Robert Service in Science:
Humanity has a data storage problem: More data were created in the past 2 years than in all of preceding history. And that torrent of information may soon outstrip the ability of hard drives to capture it. Now, researchers report that they’ve come up with a new way to encode digital data in DNA to create the highest-density large-scale data storage scheme ever invented. Capable of storing 215 petabytes (215 million gigabytes) in a single gram of DNA, the system could, in principle, store every bit of datum ever recorded by humans in a container about the size and weight of a couple of pickup trucks. But whether the technology takes off may depend on its cost. DNA has many advantages for storing digital data. It’s ultracompact, and it can last hundreds of thousands of years if kept in a cool, dry place. And as long as human societies are reading and writing DNA, they will be able to decode it. “DNA won’t degrade over time like cassette tapes and CDs, and it won’t become obsolete,” says Yaniv Erlich, a computer scientist at Columbia University. And unlike other high-density approaches, such as manipulating individual atoms on a surface, new technologies can write and read large amounts of DNA at a time, allowing it to be scaled up.

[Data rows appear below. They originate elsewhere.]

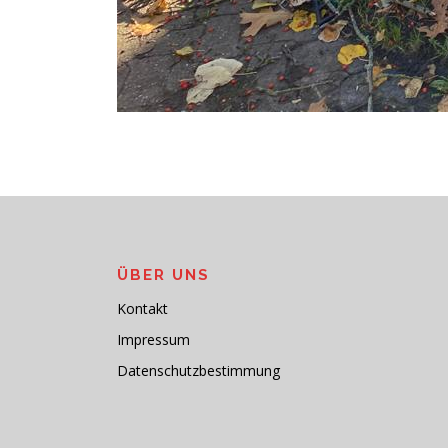
ÜBER UNS
Kontakt
Impressum
Datenschutzbestimmung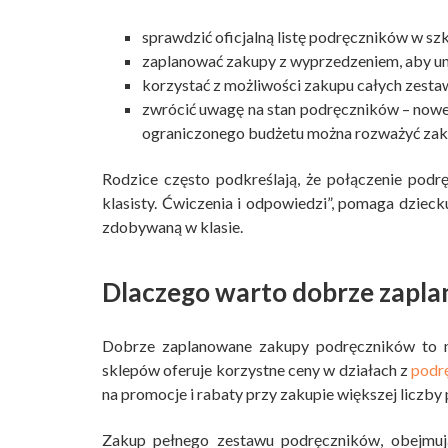
sprawdzić oficjalną listę podręczników w sz
zaplanować zakupy z wyprzedzeniem, aby 
korzystać z możliwości zakupu całych zestaw
zwrócić uwagę na stan podręczników – nowe 
ograniczonego budżetu można rozważyć zak
Rodzice często podkreślają, że połączenie podr
klasisty. Ćwiczenia i odpowiedzi”, pomaga dzieck
zdobywaną w klasie.
Dlaczego warto dobrze zapl
Dobrze zaplanowane zakupy podręczników to nie
sklepów oferuje korzystne ceny w działach z
podrę
na promocje i rabaty przy zakupie większej liczby
Zakup pełnego zestawu podręczników, obejmują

Scientists have been storing digital data in DNA since 2012. That was when Harvard University geneticists George Church, Sri Kosuri, and colleagues encoded a 52,000-word book in thousands of snippets of DNA, using strands of DNA’s four-letter alphabet of A, G, T, and C to encode the 0s and 1s of the digitized file. Their particular encoding scheme was relatively inefficient, however, and could store only 1.28 petabytes per gram of DNA. Other approaches have done better. But none has been able to store more than half of what researchers think DNA can actually handle, about 1.8 bits of data per nucleotide of DNA.